## Entries shown
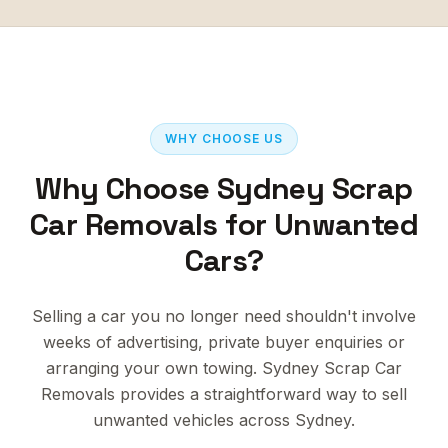
WHY CHOOSE US
Why Choose Sydney Scrap
Car Removals for Unwanted
Cars?
Selling a car you no longer need shouldn't involve
weeks of advertising, private buyer enquiries or
arranging your own towing. Sydney Scrap Car
Removals provides a straightforward way to sell
unwanted vehicles across Sydney.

## Task to carry out
Retype the records above exactly. Leave the pictures out.

## Written response
WHY CHOOSE US
Why Choose Sydney Scrap
Car Removals for Unwanted
Cars?
Selling a car you no longer need shouldn't involve
weeks of advertising, private buyer enquiries or
arranging your own towing. Sydney Scrap Car
Removals provides a straightforward way to sell
unwanted vehicles across Sydney.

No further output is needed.